Land use change is still the most important driver of biodiversity loss across the planet, according to the report. Mike Barrett, executive director of science and conservation at WWF-UK, said: “At a global level, primarily the declines we are seeing are driven by the loss and fragmentation of habitat driven by the global agricultural system and its expansion into intact habitat converting it to produce food.”

The researchers underscore the increased difficulty animals are having moving through terrestrial landscapes as they are blocked by infrastructure and farmland. Only 37% of rivers longer than 1,000km (600 miles) remain free-flowing along their entire length, while just 10% of the world’s protected areas on land are connected.

Future declines are not inevitable, say the authors, who pinpoint the Himalayas, south-east Asia, the east coast of Australia, the Albertine Rift and Eastern Arc mountains in eastern Africa, and the Amazon basin among priority areas.

The IUCN is also developing a standard to measure the conservation potential of an animal, known as its green status, which will allow researchers to plot a path to recovery for some of the one million species threatened with extinction on Earth. The pink pigeon, burrowing bettong and Sumatran rhino were highlighted as species with good conservation potential in a study last year.

A wild pink pigeon – identified as a species that could benefit from conservation efforts – at Black River Gorges national park in Mauritius.

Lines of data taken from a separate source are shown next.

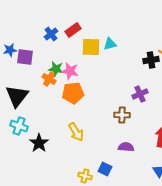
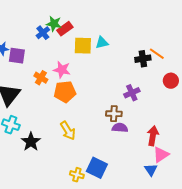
green star: (56, 69) -> (54, 24), moved
purple semicircle: (126, 147) -> (120, 128), moved
blue square: (105, 169) -> (97, 168), size x1.5

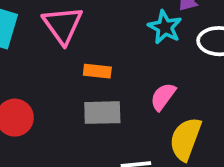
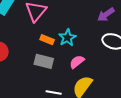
cyan star: (165, 27) -> (67, 38), moved

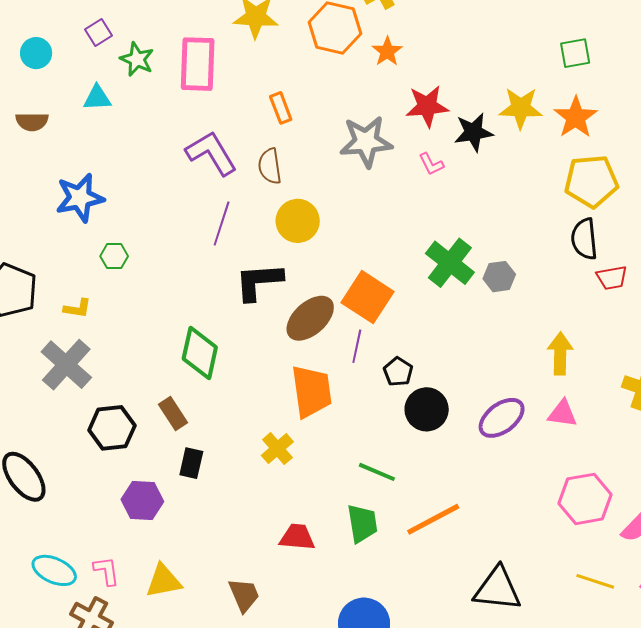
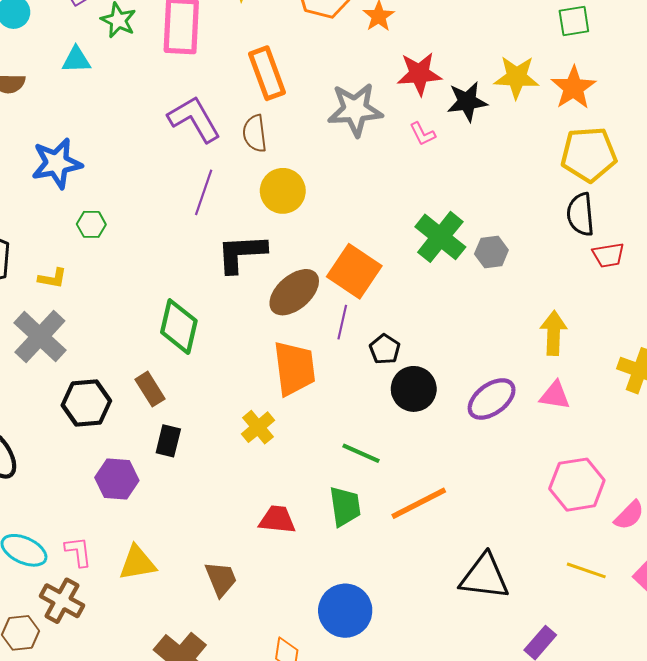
orange rectangle: (281, 108) -> (267, 73), size x1.6

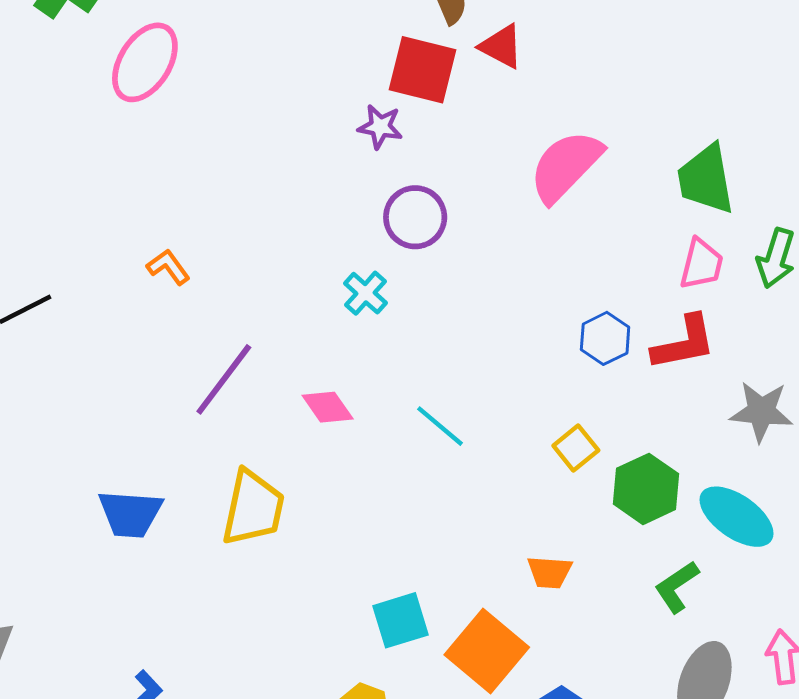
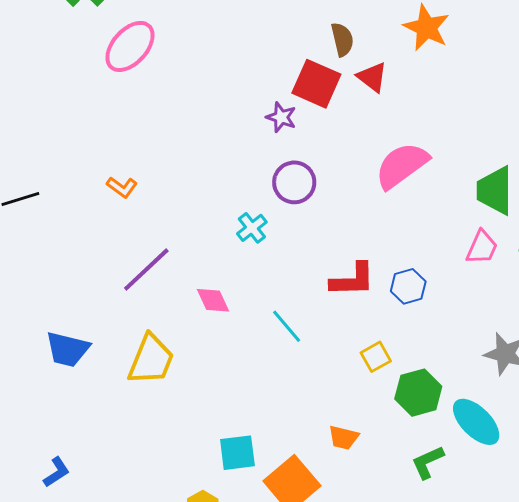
orange L-shape: (168, 267) -> (122, 187), turned 152
red L-shape: (684, 343) -> (353, 280), moved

Photograph: Mauritius Wildlife Photography/Alamy

Robin Freeman, head of the indicators and assessments unit at ZSL, said it was clear that humanity is eroding the very foundations of life, and urgent action is needed. “In order to see any bending of the curve of biodiversity loss … it’s not just about conservation it’s about changing production and consumption – and the only way that we are going to be able to legislate or call for that is to have these clear measurable targets that ask for recovery of abundance, reduction of extinction risk and the ceasing of extinctions at Cop15 in December.”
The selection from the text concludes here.